## Exercise
All pictures are to be skipped; retype only the lines from the top of the entries through the line with "Sitemap (700, 799)", both included.

┌─ The data

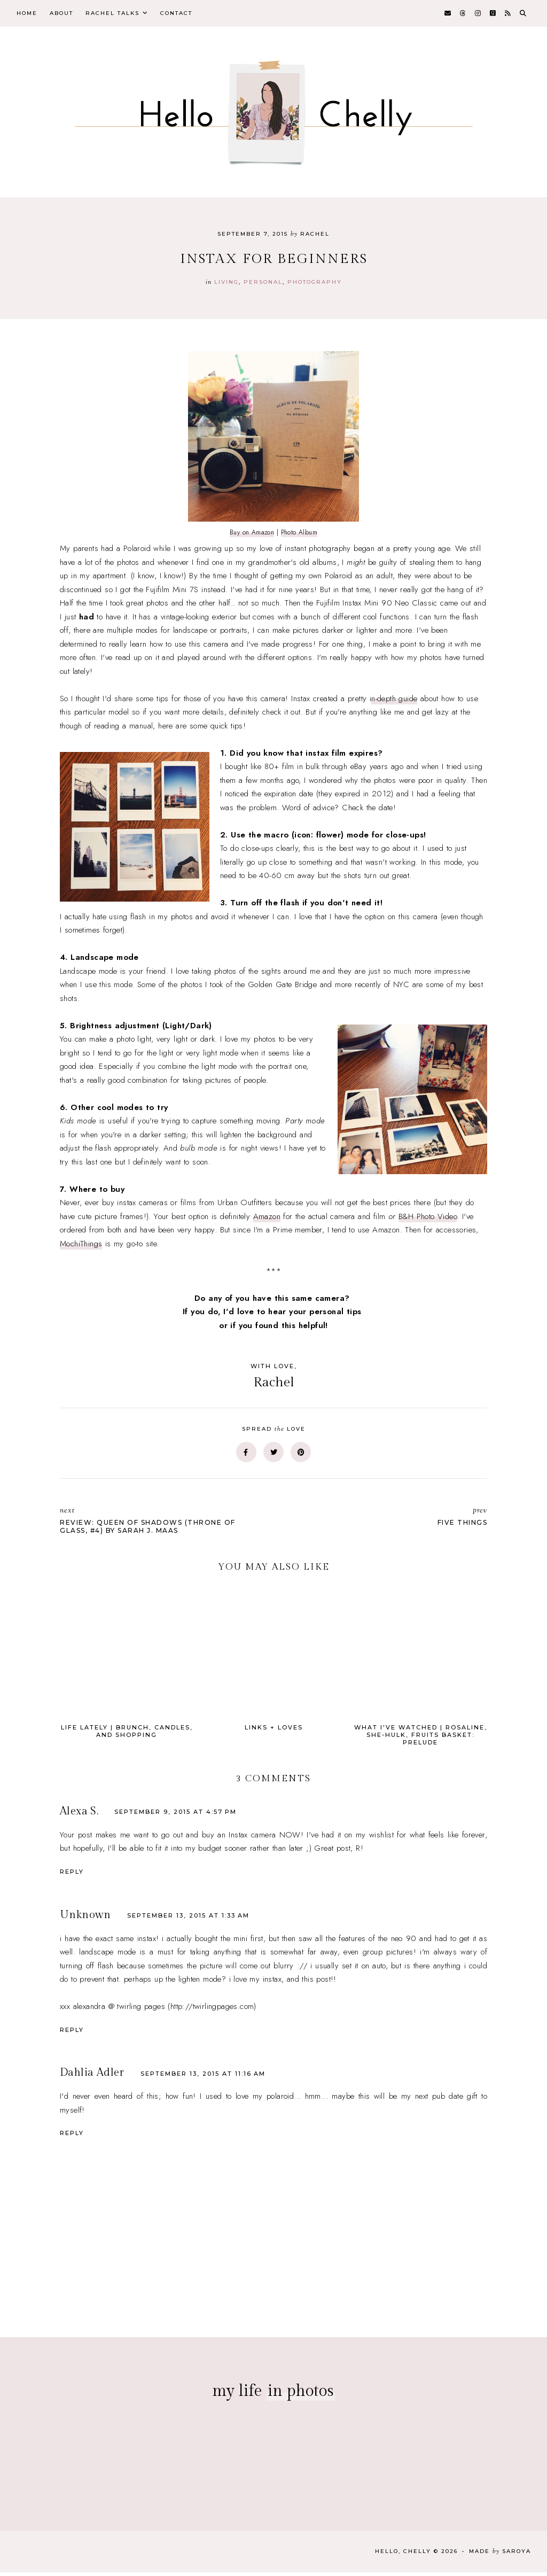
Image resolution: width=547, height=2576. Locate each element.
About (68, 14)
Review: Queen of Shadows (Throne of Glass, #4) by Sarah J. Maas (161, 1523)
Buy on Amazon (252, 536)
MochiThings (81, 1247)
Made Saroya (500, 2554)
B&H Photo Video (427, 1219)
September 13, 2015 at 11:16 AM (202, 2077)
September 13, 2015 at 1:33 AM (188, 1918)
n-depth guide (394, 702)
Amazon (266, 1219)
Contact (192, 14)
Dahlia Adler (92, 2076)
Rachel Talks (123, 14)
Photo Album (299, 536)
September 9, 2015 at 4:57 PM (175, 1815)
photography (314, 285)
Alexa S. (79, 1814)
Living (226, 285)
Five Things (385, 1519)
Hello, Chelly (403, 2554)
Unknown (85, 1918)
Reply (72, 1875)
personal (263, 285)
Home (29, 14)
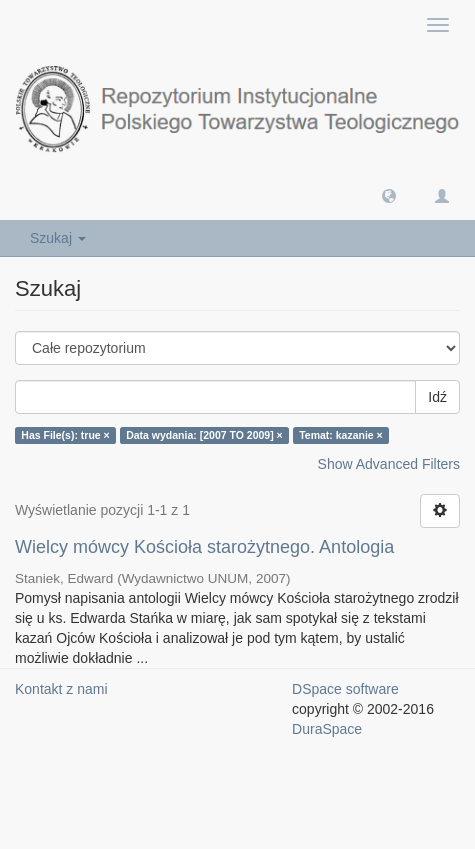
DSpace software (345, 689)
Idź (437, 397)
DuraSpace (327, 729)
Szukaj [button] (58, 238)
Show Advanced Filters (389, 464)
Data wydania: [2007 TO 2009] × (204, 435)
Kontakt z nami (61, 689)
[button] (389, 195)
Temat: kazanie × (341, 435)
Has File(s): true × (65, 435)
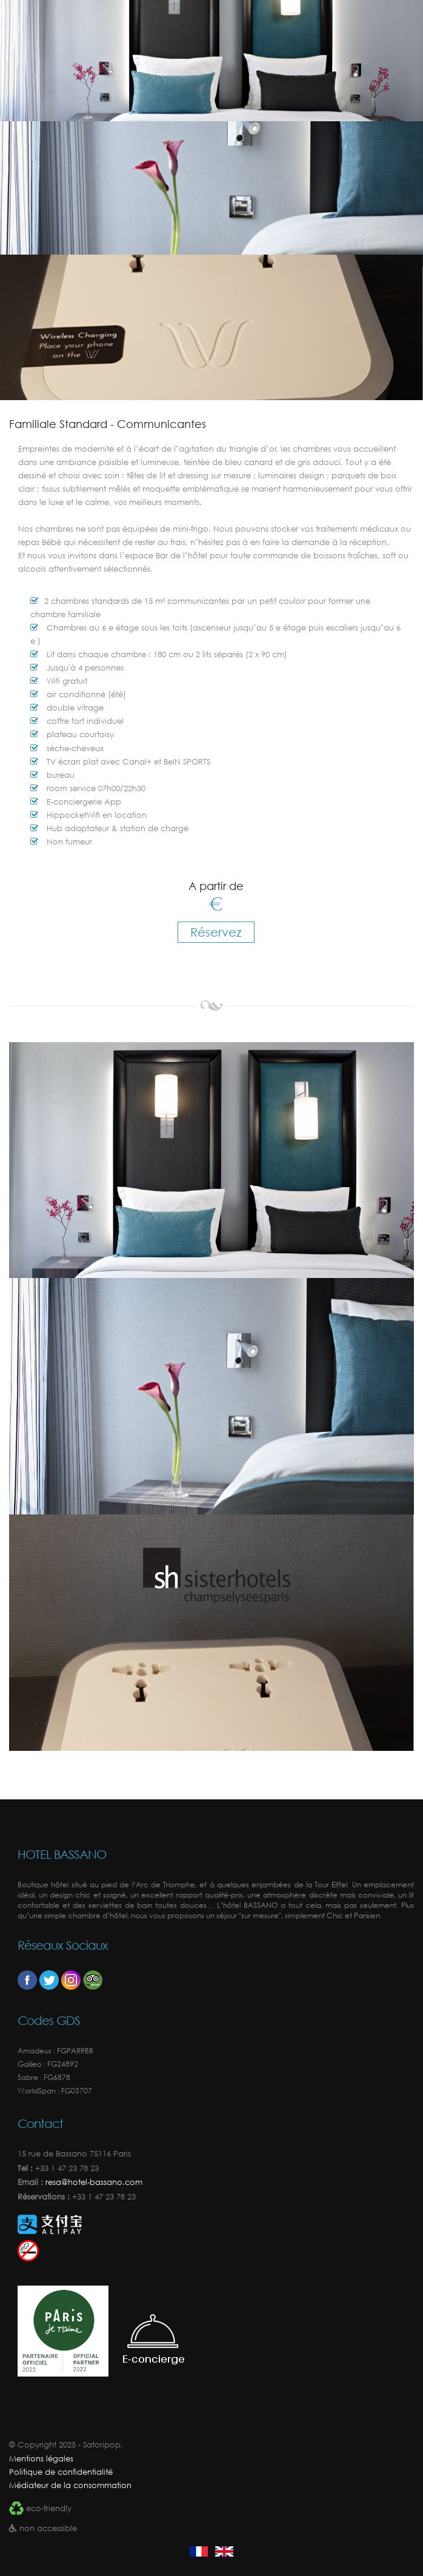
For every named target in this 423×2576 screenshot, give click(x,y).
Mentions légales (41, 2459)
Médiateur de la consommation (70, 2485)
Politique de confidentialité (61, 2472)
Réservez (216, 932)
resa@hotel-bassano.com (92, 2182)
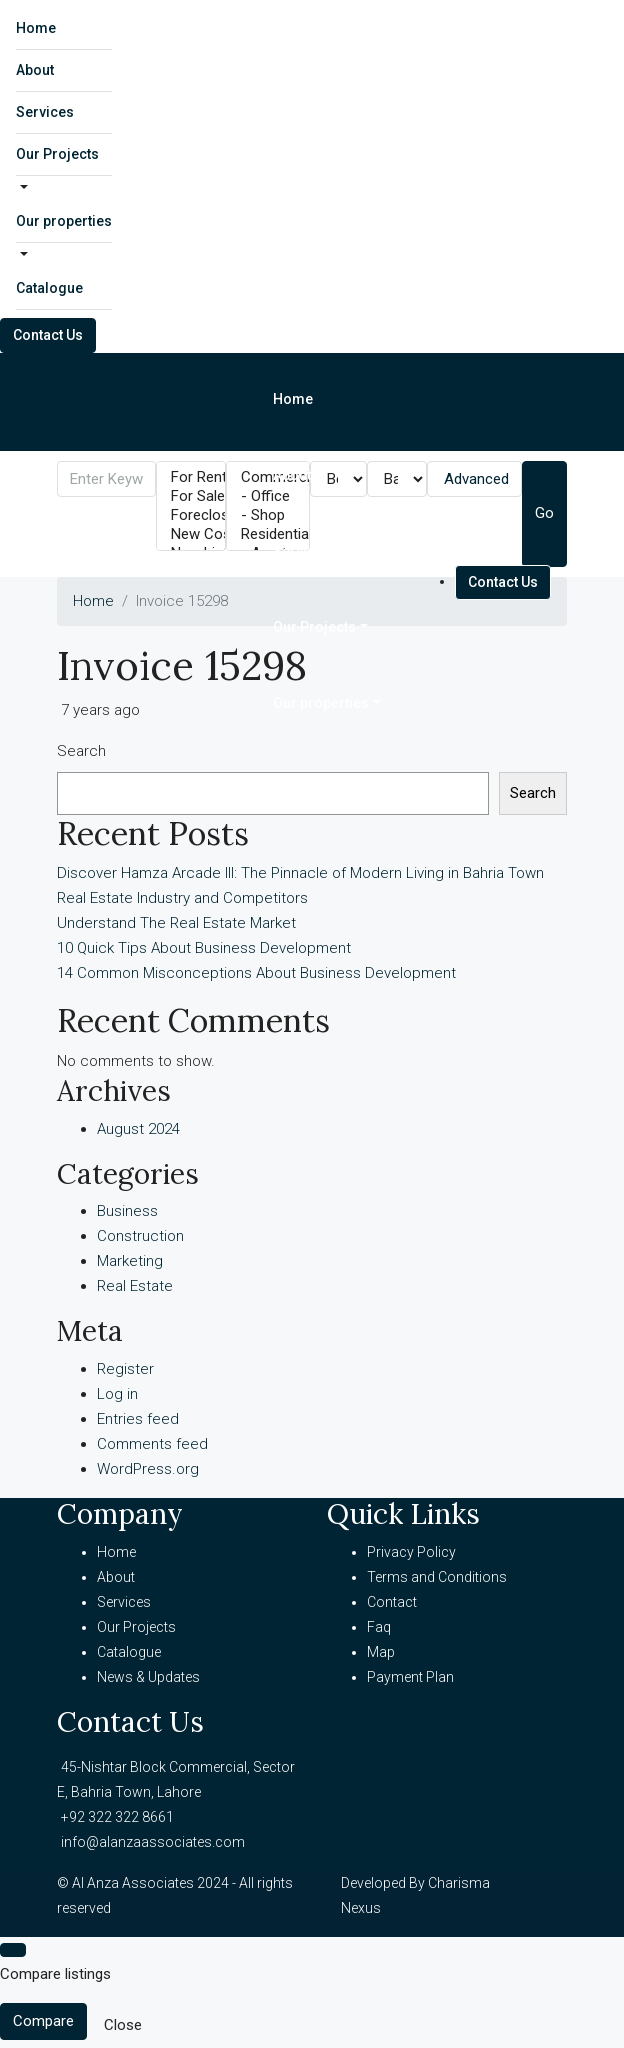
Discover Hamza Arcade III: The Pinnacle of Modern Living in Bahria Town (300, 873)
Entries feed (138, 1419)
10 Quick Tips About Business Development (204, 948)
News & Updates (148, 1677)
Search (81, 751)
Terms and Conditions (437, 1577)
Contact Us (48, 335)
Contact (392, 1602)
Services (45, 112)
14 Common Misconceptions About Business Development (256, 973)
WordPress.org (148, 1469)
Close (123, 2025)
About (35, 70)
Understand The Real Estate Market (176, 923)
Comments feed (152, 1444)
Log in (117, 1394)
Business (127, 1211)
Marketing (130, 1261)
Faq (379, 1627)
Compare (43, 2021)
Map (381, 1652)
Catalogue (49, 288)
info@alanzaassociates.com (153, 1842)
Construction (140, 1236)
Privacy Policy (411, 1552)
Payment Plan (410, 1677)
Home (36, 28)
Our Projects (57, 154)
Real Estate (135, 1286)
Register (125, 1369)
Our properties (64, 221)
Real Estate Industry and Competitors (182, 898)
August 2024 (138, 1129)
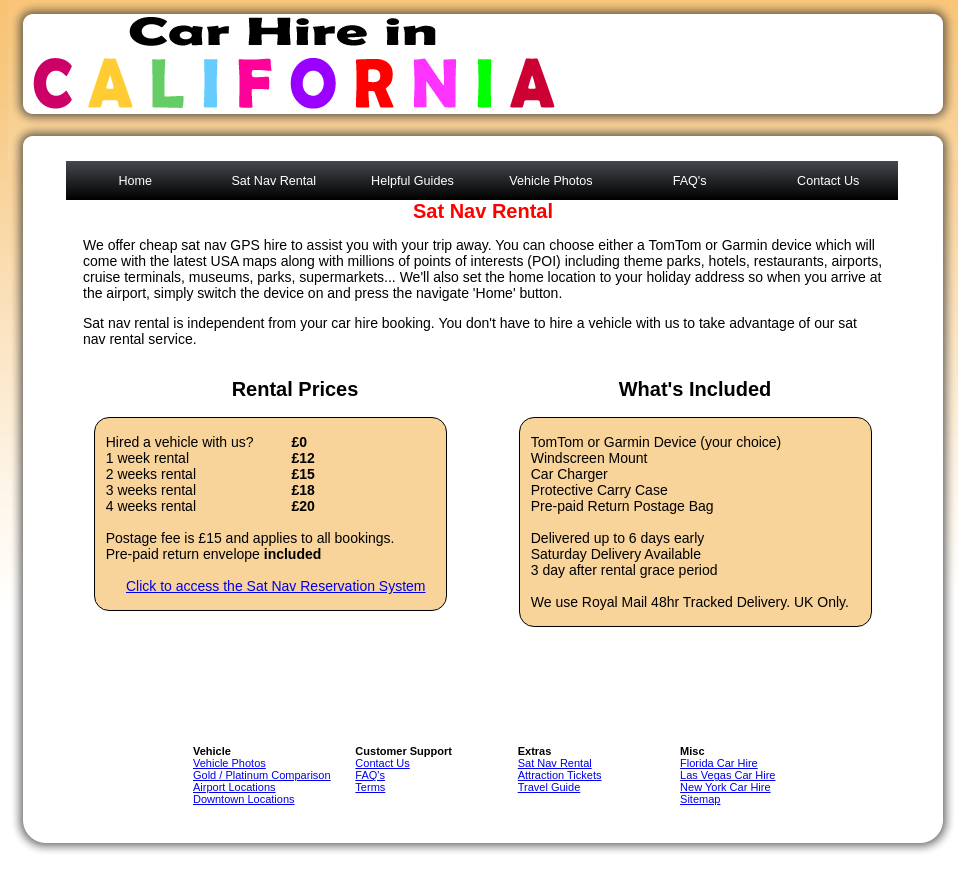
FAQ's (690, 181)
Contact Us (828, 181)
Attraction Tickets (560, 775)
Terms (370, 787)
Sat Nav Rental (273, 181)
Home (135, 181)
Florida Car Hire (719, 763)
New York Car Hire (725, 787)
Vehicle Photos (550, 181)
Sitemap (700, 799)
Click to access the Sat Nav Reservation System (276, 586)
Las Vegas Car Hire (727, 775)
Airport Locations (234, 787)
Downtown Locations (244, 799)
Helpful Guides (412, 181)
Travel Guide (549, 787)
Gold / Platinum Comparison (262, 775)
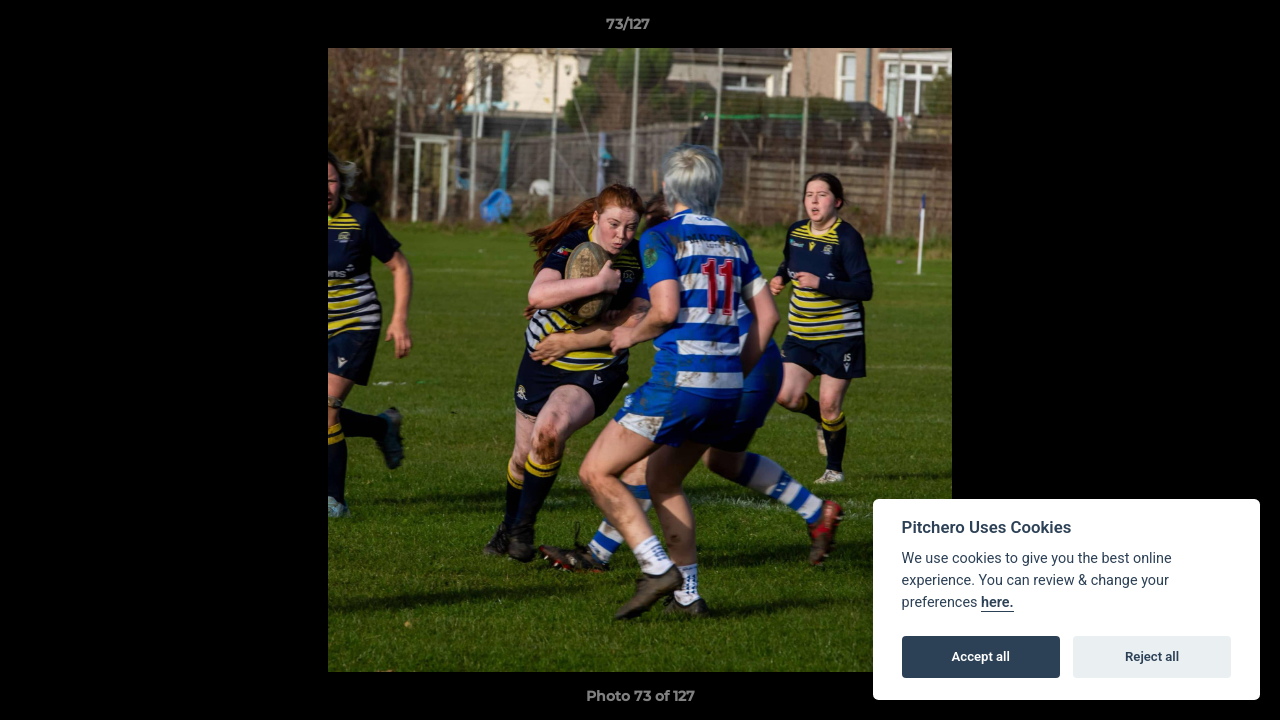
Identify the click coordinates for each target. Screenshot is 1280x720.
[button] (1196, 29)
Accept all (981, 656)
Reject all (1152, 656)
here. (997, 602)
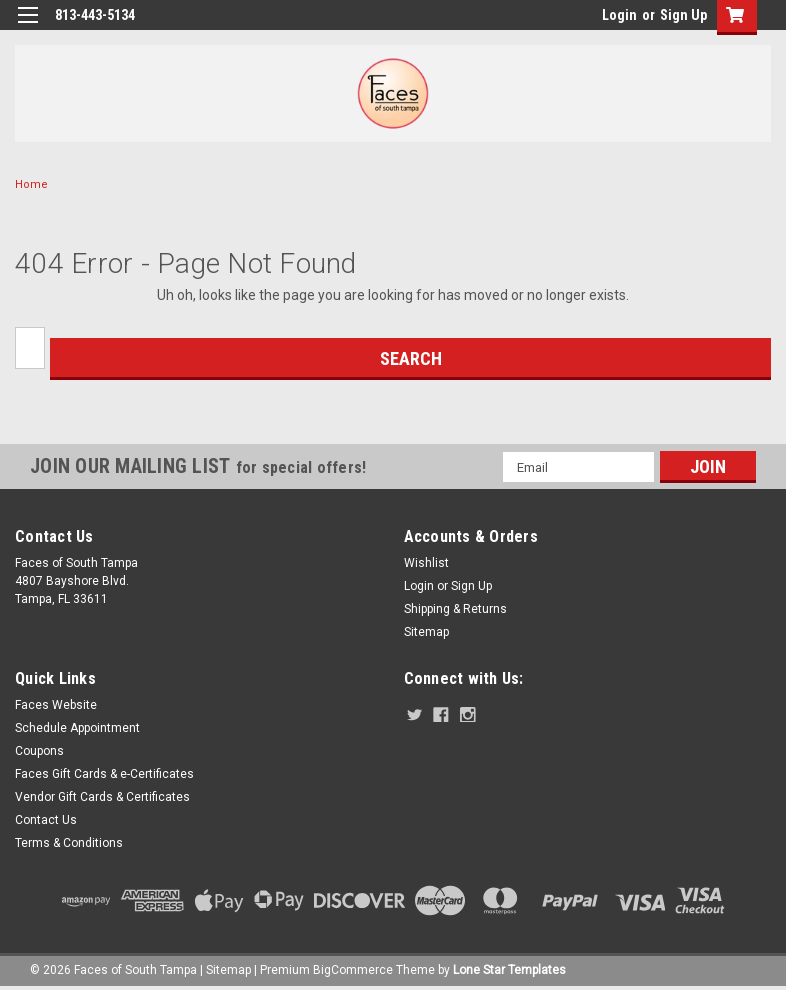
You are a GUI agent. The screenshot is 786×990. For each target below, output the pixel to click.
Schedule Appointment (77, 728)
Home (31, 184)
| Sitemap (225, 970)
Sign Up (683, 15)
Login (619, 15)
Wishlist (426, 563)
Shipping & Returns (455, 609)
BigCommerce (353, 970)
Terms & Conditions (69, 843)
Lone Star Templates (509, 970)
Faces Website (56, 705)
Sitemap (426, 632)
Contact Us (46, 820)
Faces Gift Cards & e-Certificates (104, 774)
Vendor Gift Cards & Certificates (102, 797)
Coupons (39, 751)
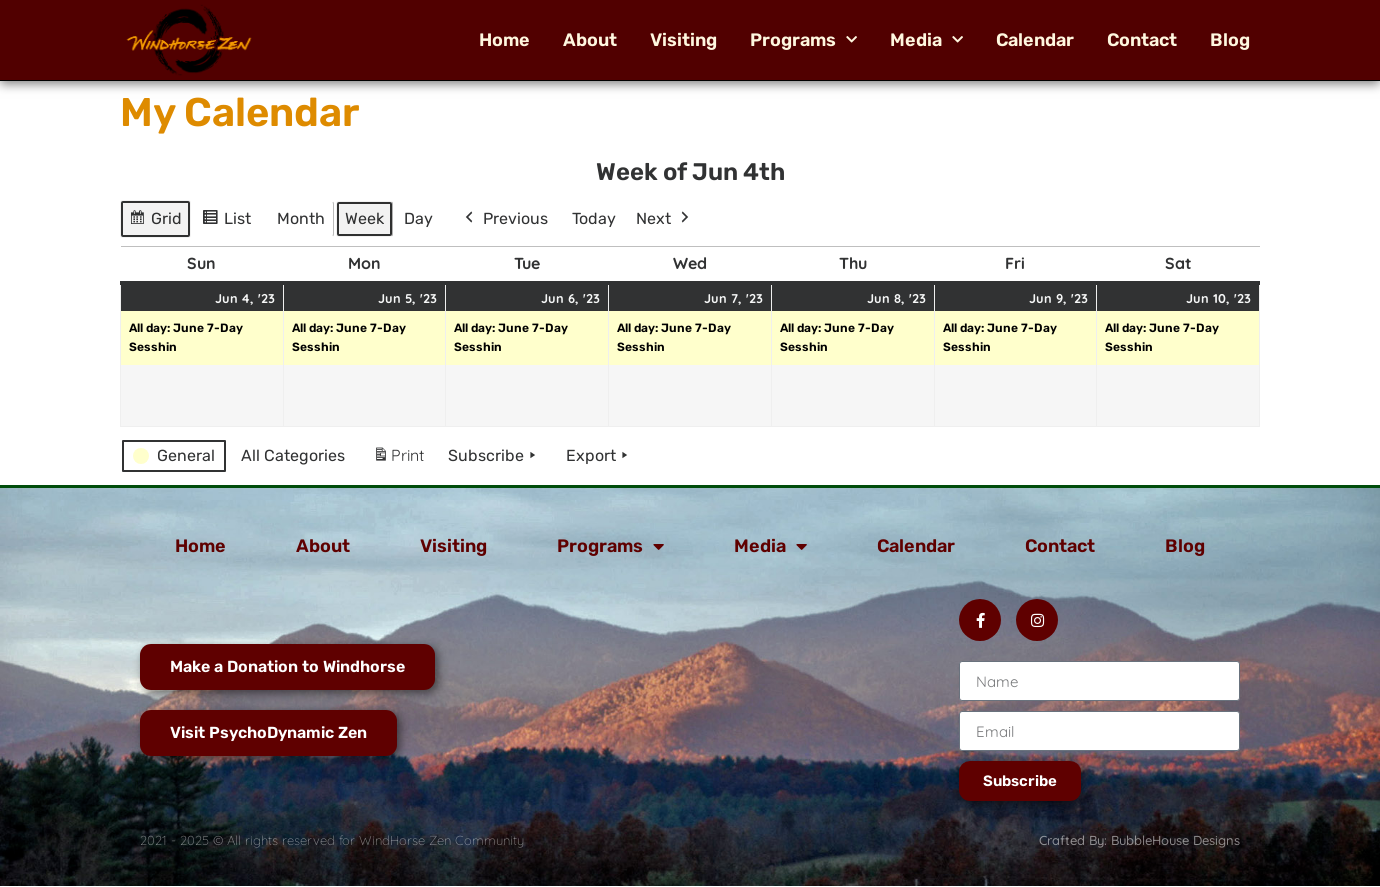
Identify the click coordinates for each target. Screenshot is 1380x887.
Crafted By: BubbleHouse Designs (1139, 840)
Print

└─

## Written answer
Image resolution: width=547, height=2576. Locate each element.
About (68, 14)
Review: Queen of Shadows (Throne of Glass, #4) by Sarah J. Maas (161, 1523)
Buy on Amazon (252, 536)
MochiThings (81, 1247)
Made Saroya (500, 2554)
B&H Photo Video (427, 1219)
September 13, 2015 at 11:16 AM (202, 2077)
September 13, 2015 at 1:33 AM (188, 1918)
n-depth guide (394, 702)
Amazon (266, 1219)
Contact (192, 14)
Dahlia Adler (92, 2076)
Rachel Talks (123, 14)
Photo Album (299, 536)
September 9, 2015 at 4:57 PM (175, 1815)
photography (314, 285)
Alexa S. (79, 1814)
Living (226, 285)
Five Things (385, 1519)
Hello, Chelly (403, 2554)
Unknown (85, 1918)
Reply (72, 1875)
personal (263, 285)
Home (29, 14)
DSpace software (345, 689)
Idź (437, 397)
DuraSpace (327, 729)
Szukaj [button] (58, 238)
Show Advanced Filters (389, 464)
Data wydania: [2007 TO 2009] × (204, 435)
Kontakt z nami (61, 689)
[button] (389, 195)
Temat: kazanie × (341, 435)
Has File(s): true × (65, 435)
For every named target in this 423×2576 screenshot, give click(x,y).
Mentions légales (41, 2459)
Médiateur de la consommation (70, 2485)
Politique de confidentialité (61, 2472)
Réservez (216, 932)
resa@hotel-bassano.com (92, 2182)
Discover Hamza Arcade III: The Pinnacle of Modern Living in Bahria Town (300, 873)
Entries feed (138, 1419)
10 Quick Tips About Business Development (204, 948)
News & Updates (148, 1677)
Search (81, 751)
Terms and Conditions (437, 1577)
Contact Us (48, 335)
Contact (392, 1602)
Services (45, 112)
14 Common Misconceptions About Business Development (256, 973)
WordPress.org (148, 1469)
Close (123, 2025)
About (35, 70)
Understand The Real Estate Market (176, 923)
Comments feed (152, 1444)
Log in (117, 1394)
Business (127, 1211)
Marketing (130, 1261)
Faq (379, 1627)
Compare (43, 2021)
Map (381, 1652)
Catalogue (49, 288)
info@alanzaassociates.com (153, 1842)
Construction (140, 1236)
Privacy Policy (411, 1552)
Payment Plan (410, 1677)
Home (36, 28)
Our Projects (57, 154)
Real Estate (135, 1286)
Register (125, 1369)
Our properties (64, 221)
Real Estate Industry and Competitors (182, 898)
August 2024 (138, 1129)
FAQ's (690, 181)
Contact Us (828, 181)
Attraction Tickets (560, 775)
Terms (370, 787)
Sat Nav Rental (273, 181)
Home (135, 181)
Florida Car Hire (719, 763)
New York Car Hire (725, 787)
Vehicle Photos (550, 181)
Sitemap (700, 799)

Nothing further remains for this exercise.